8The photo that defined the counterculture movement of the 1960s
In 1967, photographer Bernie Boston took the above photo during an anti-Vietnam war protest in front of the Pentagon and knew instantly it was a great shot. His editors at the now-defunct Washington Star newspaper didn't agree and buried it inside the paper. Undeterred, Boston entered the photo in contests and, as he says, "it started winning everything and being recognized.”
18-year-old George Edgerly Harris III was the young protester who appears in the historic photograph. He would later reveal that he was gay. He took the stage name Hibiscus and co-founded the far-out, psychedelic theater group The Cockettes. Harris died in 1982, an early victim of the AIDS epidemic.
9The controversial photo of three Olympians during the 1968 Mexico City games
In 1968, inner-city riots and student protests rocked the U.S. as the war in Vietnam escalated. During the Mexico City Olympics, African-American sprinters Tommie Smith and John Carlos took to the podium after winning gold and bronze medals in the 200m. As the opening bars of The Star-Spangled Banner began, they raised a gloved fist in the air and bowed their heads, silencing the stadium and stunning television viewers around the world. Life magazine photographer John Dominis captured the image from about 20 feet away from the podium.
And what about the third man in the photo, Australian runner Peter Norman?

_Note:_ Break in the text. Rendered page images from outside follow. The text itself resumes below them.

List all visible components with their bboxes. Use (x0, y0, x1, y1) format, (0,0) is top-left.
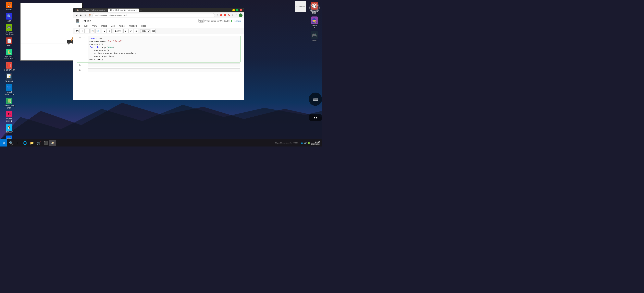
home-button[interactable]: 🏠 (88, 14, 92, 17)
right-icon-steam[interactable]: 🎮 Steam (307, 30, 322, 42)
toolbar-paste-btn[interactable]: 📄 (95, 29, 100, 33)
taskbar-jupyter[interactable]: 🪐 (50, 140, 56, 146)
cell-2-body[interactable] (88, 64, 240, 67)
star-button[interactable]: ☆ (216, 14, 219, 17)
jupyter-toolbar: 💾 + ✂ 📋 📄 ▲ ▼ ▶ 运行 ■ ↺ ⏭ 代码 ⌨ (74, 28, 244, 34)
logout-button[interactable]: Logout (234, 20, 241, 22)
toolbar-add-btn[interactable]: + (80, 29, 84, 33)
taskbar-explorer[interactable]: 📁 (29, 140, 35, 146)
screenshot-thumbnail[interactable]: 2009.06732 (295, 1, 306, 12)
taskbar-url: https://blog.csdn.net/qq_44656... (276, 142, 300, 144)
toolbar-keyboard-btn[interactable]: ⌨ (151, 29, 156, 33)
menu-edit[interactable]: Edit (84, 24, 89, 28)
toolbar-divider-2 (112, 29, 113, 33)
refresh-button[interactable]: ↻ (84, 14, 87, 17)
cell-3-label: In [ ]: (77, 68, 88, 72)
toolbar-restart-run-btn[interactable]: ⏭ (134, 29, 138, 33)
browser-close-btn[interactable]: ✕ (240, 9, 242, 12)
download-button[interactable]: ⬇ (231, 14, 234, 17)
arrow-widget[interactable]: ◀ ▶ (309, 114, 322, 121)
run-icon: ▶ (115, 30, 117, 32)
cartpole-svg (20, 3, 82, 61)
forward-button[interactable]: ▶ (79, 14, 83, 17)
sidebar-item-texstudio[interactable]: 📝 texstudio (2, 72, 16, 83)
sidebar-item-vscode[interactable]: 💙 VisualStudio Code (2, 83, 16, 96)
firefox-label: Firefox (6, 9, 12, 11)
menu-kernel[interactable]: Kernel (118, 24, 126, 28)
toolbar-restart-btn[interactable]: ↺ (128, 29, 133, 33)
menu-view[interactable]: View (92, 24, 98, 28)
jupyter-notebook-name[interactable]: Untitled (82, 19, 91, 23)
code-line-8: env.close() (90, 58, 239, 61)
keyboard-widget[interactable]: ⌨ (309, 93, 322, 106)
code-line-4: for _ in range(1000): (90, 46, 239, 49)
volume-icon: 🔊 (304, 142, 307, 144)
qq-label: 腾讯会议 (6, 131, 13, 133)
left-sidebar: 🦊 Firefox 🔍 百度 🎮 GeForceExperience 📄 WPS… (1, 0, 17, 147)
menu-file[interactable]: File (76, 24, 81, 28)
menu-cell[interactable]: Cell (110, 24, 116, 28)
toolbar-save-btn[interactable]: 💾 (75, 29, 80, 33)
browser-maximize-btn[interactable]: □ (236, 9, 238, 12)
taskbar-edge[interactable]: 🌐 (22, 140, 28, 146)
toolbar-move-up-btn[interactable]: ▲ (102, 29, 106, 33)
toolbar-run-btn[interactable]: ▶ 运行 (114, 29, 123, 33)
taskbar-store[interactable]: 🛒 (36, 140, 42, 146)
xinjin-pdf-icon: 📕 (6, 62, 12, 69)
code-line-7: env.step(action) (90, 55, 239, 58)
right-icon-witch-it[interactable]: 🧙 WitchIt (307, 16, 322, 30)
code-close-paren: ) (122, 40, 124, 43)
sidebar-item-wps[interactable]: 📄 WPS (2, 37, 16, 47)
address-bar[interactable]: localhost:8888/notebooks/Untitled.ipynb (92, 13, 215, 17)
code-env-reset: env.reset() (90, 43, 103, 46)
sidebar-item-baidu[interactable]: 🔍 百度 (2, 12, 16, 23)
cell-1-body[interactable]: import gym env =gym.make('CartPole-v0') … (88, 36, 240, 62)
code-action-sample: action = env.action_space.sample() (90, 53, 136, 55)
menu-help[interactable]: Help (140, 24, 147, 28)
clock-date: 2020/10/20 (311, 143, 320, 145)
browser-minimize-btn[interactable]: — (232, 9, 235, 12)
menu-widgets[interactable]: Widgets (128, 24, 138, 28)
toolbar-stop-btn[interactable]: ■ (124, 29, 128, 33)
start-icon: ⊞ (2, 141, 5, 145)
taskbar-task-view[interactable]: ⊟ (15, 140, 21, 146)
taskbar-cmd[interactable]: ⬛ (42, 140, 49, 146)
toolbar-cut-btn[interactable]: ✂ (85, 29, 90, 33)
sidebar-item-geforce[interactable]: 🎮 GeForceExperience (2, 24, 16, 37)
sidebar-item-qq[interactable]: 🐧 腾讯会议 (2, 124, 16, 134)
start-button[interactable]: ⊞ (0, 139, 7, 147)
xinjin-pdf-label: 新金PDF压缩 (4, 69, 15, 71)
code-env-step: env.step(action) (90, 56, 114, 58)
sidebar-item-vivado[interactable]: ⚙ Vivado2020.1 (2, 110, 16, 123)
xinpdf-big-icon: 📗 (6, 98, 12, 104)
settings-button[interactable]: ⋮ (235, 14, 238, 17)
taskbar-search[interactable]: 🔍 (8, 140, 14, 146)
sidebar-item-firefox[interactable]: 🦊 Firefox (2, 1, 16, 12)
back-button[interactable]: ◀ (74, 14, 78, 17)
cell-3-body[interactable] (88, 68, 240, 72)
keyword-in: in (97, 46, 99, 49)
toolbar-move-down-btn[interactable]: ▼ (107, 29, 112, 33)
code-range: range( (100, 46, 108, 49)
sidebar-item-xinjin-pdf[interactable]: 📕 新金PDF压缩 (2, 61, 16, 72)
bookmark-button[interactable]: 🔖 (227, 14, 230, 17)
clock-circle (310, 3, 320, 13)
toolbar-copy-btn[interactable]: 📋 (90, 29, 95, 33)
tab-jupyter-close[interactable]: ✕ (136, 9, 137, 11)
tab-jupyter[interactable]: 📓 Untitled - Jupyter Notebook ✕ (108, 9, 139, 12)
cell-type-selector[interactable]: 代码 (140, 29, 150, 33)
tab-home[interactable]: 🏠 Home Page - Select or create a ... ✕ (75, 9, 108, 12)
sidebar-item-pycharm[interactable]: 🐍 PyCharm2020.2.1 x64 (2, 48, 16, 61)
address-text: localhost:8888/notebooks/Untitled.ipynb (95, 14, 127, 16)
desktop: 🦊 Firefox 🔍 百度 🎮 GeForceExperience 📄 WPS… (0, 0, 322, 147)
steam-label: Steam (312, 39, 317, 41)
user-avatar[interactable] (239, 14, 242, 17)
witch-it-label: WitchIt (312, 25, 317, 29)
sidebar-item-xinpdf-big[interactable]: 📗 新金PDF压缩大师 (2, 97, 16, 110)
menu-insert[interactable]: Insert (100, 24, 108, 28)
run-label: 运行 (117, 30, 121, 32)
steam-icon: 🎮 (310, 31, 318, 39)
wps-icon: 📄 (6, 38, 12, 44)
new-tab-button[interactable]: + (139, 9, 142, 12)
code-cell-3: In [ ]: (77, 68, 240, 72)
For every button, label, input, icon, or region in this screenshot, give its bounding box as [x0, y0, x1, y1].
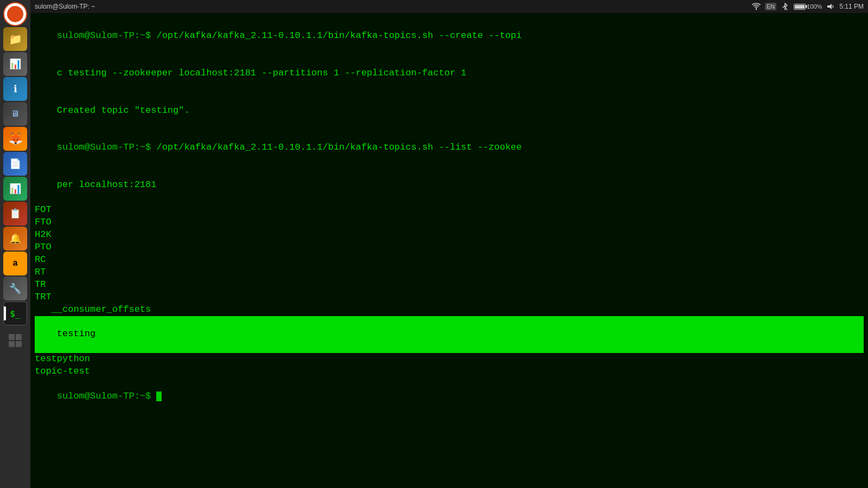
- topic-rc: RC: [35, 254, 864, 266]
- terminal-window[interactable]: sulom@Sulom-TP:~$ /opt/kafka/kafka_2.11-…: [30, 13, 868, 488]
- topic-fot: FOT: [35, 204, 864, 216]
- terminal-current-prompt: sulom@Sulom-TP:~$: [35, 378, 864, 415]
- topic-testpython: testpython: [35, 353, 864, 365]
- bluetooth-icon[interactable]: [781, 2, 789, 11]
- topic-h2k: H2K: [35, 229, 864, 241]
- command-1: /opt/kafka/kafka_2.11-0.10.1.1/bin/kafka…: [156, 30, 521, 41]
- wifi-icon[interactable]: [752, 2, 761, 11]
- svg-rect-0: [9, 334, 15, 340]
- topic-consumer-offsets: __consumer_offsets: [35, 304, 864, 316]
- wrench-icon[interactable]: 🔧: [3, 277, 27, 300]
- alert-icon[interactable]: 🔔: [3, 227, 27, 251]
- volume-icon[interactable]: [826, 2, 835, 11]
- presentation-icon[interactable]: 📋: [3, 202, 27, 226]
- info-icon[interactable]: ℹ: [3, 77, 27, 101]
- topic-rt: RT: [35, 266, 864, 279]
- topic-pto: PTO: [35, 241, 864, 254]
- topic-testing-highlighted: testing: [35, 316, 864, 354]
- files-icon[interactable]: 📁: [3, 27, 27, 51]
- topic-topic-test: topic-test: [35, 365, 864, 378]
- svg-rect-2: [9, 341, 15, 347]
- prompt-1: sulom@Sulom-TP:~$: [57, 30, 157, 41]
- system-time: 5:11 PM: [839, 3, 864, 10]
- svg-rect-1: [16, 334, 22, 340]
- battery-percent: 100%: [807, 3, 822, 10]
- terminal-line-1b: c testing --zookeeper localhost:2181 --p…: [35, 55, 864, 92]
- document-icon[interactable]: 📄: [3, 152, 27, 176]
- keyboard-layout[interactable]: EN: [765, 3, 776, 10]
- taskbar: 📁 📊 ℹ 🖥 🦊 📄 📊 📋 🔔 a 🔧 $_: [0, 0, 30, 488]
- terminal-line-2b: per localhost:2181: [35, 166, 864, 204]
- terminal-output-created: Created topic "testing".: [35, 92, 864, 130]
- ubuntu-logo-icon[interactable]: [3, 2, 27, 26]
- topic-tr: TR: [35, 279, 864, 291]
- terminal-line-1: sulom@Sulom-TP:~$ /opt/kafka/kafka_2.11-…: [35, 17, 864, 55]
- spreadsheet-icon[interactable]: 📊: [3, 177, 27, 201]
- window-title: sulom@Sulom-TP: ~: [35, 3, 95, 10]
- workspace-icon[interactable]: [3, 329, 27, 352]
- svg-marker-4: [827, 4, 832, 9]
- prompt-current: sulom@Sulom-TP:~$: [57, 391, 157, 401]
- firefox-icon[interactable]: 🦊: [3, 127, 27, 151]
- topbar-right: EN 100% 5:11 PM: [752, 2, 864, 11]
- terminal-line-2: sulom@Sulom-TP:~$ /opt/kafka/kafka_2.11-…: [35, 129, 864, 166]
- amazon-icon[interactable]: a: [3, 252, 27, 275]
- system-settings-icon[interactable]: 📊: [3, 52, 27, 76]
- battery-indicator: 100%: [794, 3, 822, 10]
- topbar: sulom@Sulom-TP: ~ EN 100%: [30, 0, 868, 13]
- pc-icon[interactable]: 🖥: [3, 102, 27, 126]
- terminal-cursor: [156, 391, 162, 401]
- terminal-icon[interactable]: $_: [3, 301, 27, 325]
- prompt-2: sulom@Sulom-TP:~$: [57, 142, 157, 152]
- topic-fto: FTO: [35, 216, 864, 229]
- svg-rect-3: [16, 341, 22, 347]
- topic-trt: TRT: [35, 291, 864, 304]
- command-2: /opt/kafka/kafka_2.11-0.10.1.1/bin/kafka…: [156, 142, 521, 152]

He was a keen supporter of the U.S. civil rights struggle and wanted to add his support. He grabbed an Olympic Project for Human Rights badge and pinned it to his tracksuit, showing his backing for an organization despised by the International Olympic Committee.
In Australia, newspapers turned on Norman for supporting “Negro militants." He was passed over for the 1972 Olympics, despite being the country's top runner. He was not even invited to participate in the Sydney Olympics celebrations in 2000.
He remains a hero to many Americans, nonetheless. After he died of a heart attack in 2006, Smith and Carlos carried his coffin at the funeral.
10The shocking image of a student protester using an American flag as a weapon
Photographer Stanley Forman arrived early for his shift at Boston's Herald American newspaper on April 5th, 1976, and headed out to an anti-busing demonstration at Boston City Hall that another journalist was already covering.
Desegregated school-busing in Massachusetts had taken place two years prior, but segregation protests were still raging. During one such demonstration, a black attorney named Theodore Landsmark was attacked by a group of white teenagers as he exited City Hall. One of the attackers, Joseph Rakes, 17, charged towards Landsmark using the American flag and its flagpole as a lance. (In reality, Rakes swung the flag. He missed Landsmark, who was being helped to his feet.)
The next day, the photo appeared on the front pages of prominent newspapers including the Washington Post, the Chicago Tribune, and the San Francisco Chronicle. Forman won a Pulitzer Prize for the image, which he submitted under his editor's suggested title, “The Soiling of Old Glory.”
Rakes was convicted of assault with a deadly weapon and sentenced to two years imprisonment and two years probation, but his sentence was later suspended. He said of the photo, "I saw the image and thought, 'Who is that lunatic with the flag?' Then I realized—it was me."